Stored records
>>

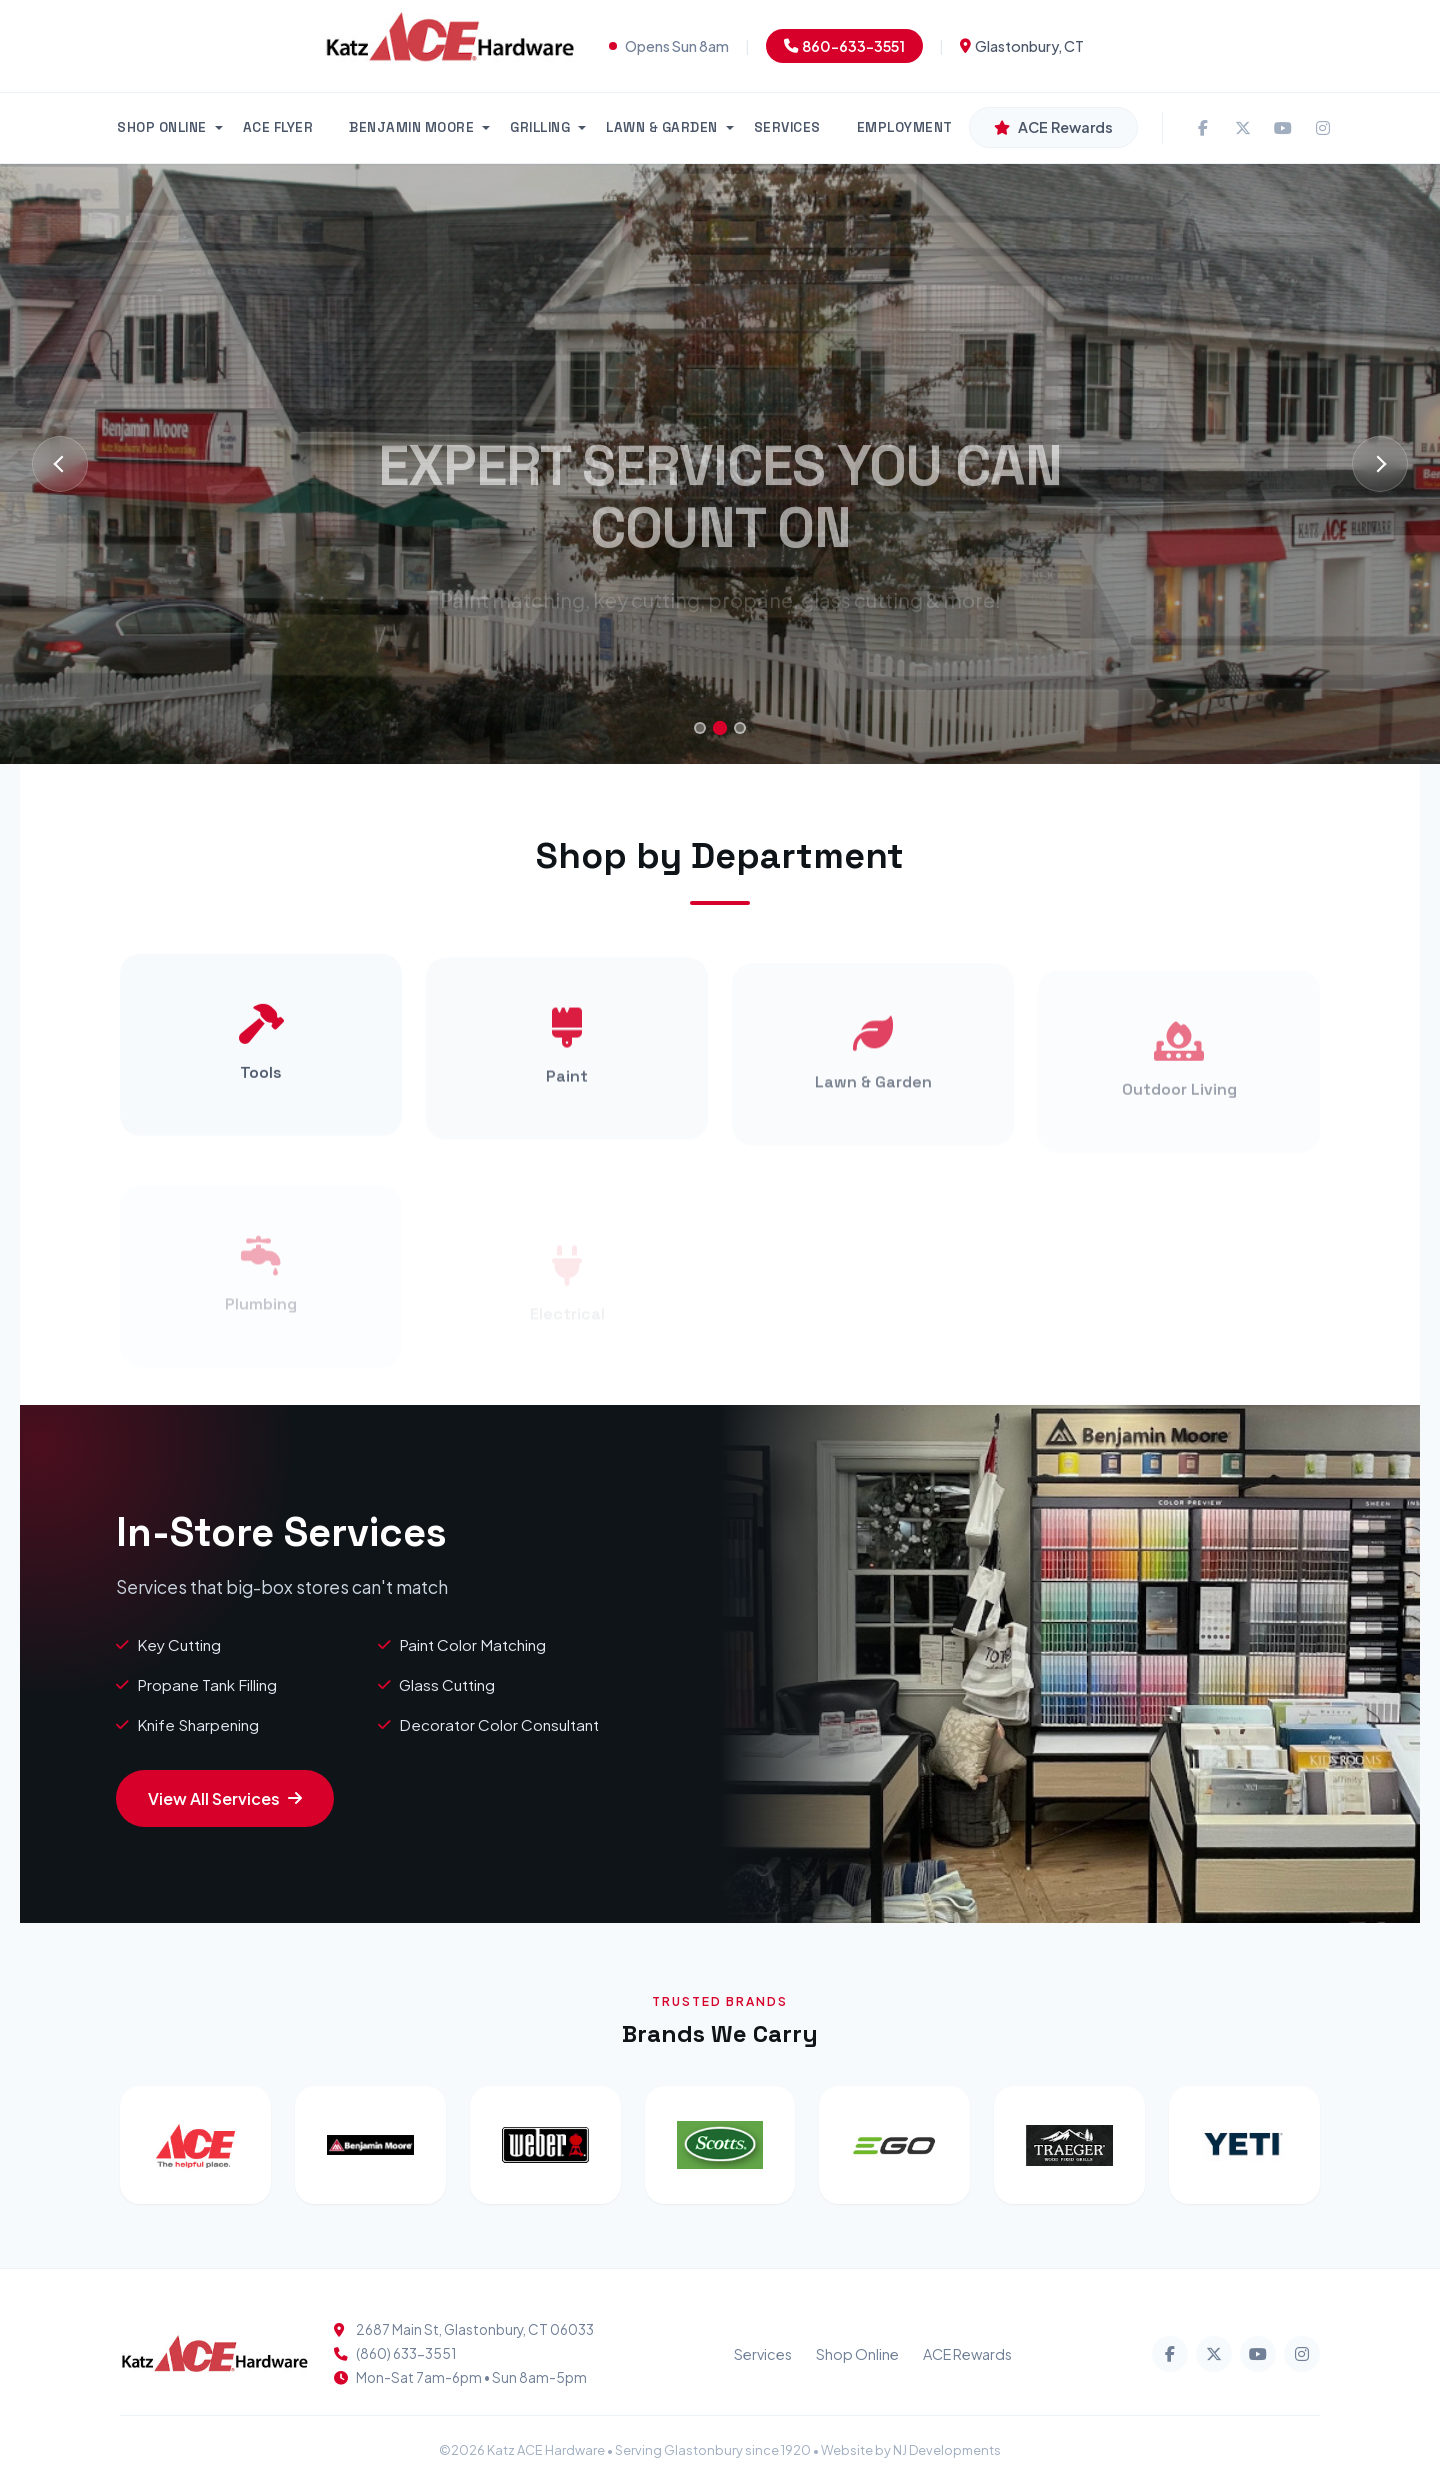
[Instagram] (1323, 128)
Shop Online (857, 2354)
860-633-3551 (844, 46)
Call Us (806, 652)
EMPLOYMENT (905, 127)
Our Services (641, 652)
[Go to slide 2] (720, 728)
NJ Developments (947, 2450)
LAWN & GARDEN (662, 127)
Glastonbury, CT (1022, 46)
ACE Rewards (967, 2354)
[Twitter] (1243, 128)
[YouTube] (1283, 128)
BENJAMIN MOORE (411, 127)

<<

TASK OBJECTIVE: Starting from the line that contains "LAWN & GARDEN (662, 127)", give again every line to the last line of the data, exactly. Include nothing else.

THE ANSWER:
LAWN & GARDEN (662, 127)
Glastonbury, CT (1022, 46)
ACE Rewards (967, 2354)
[Twitter] (1243, 128)
[YouTube] (1283, 128)
BENJAMIN MOORE (411, 127)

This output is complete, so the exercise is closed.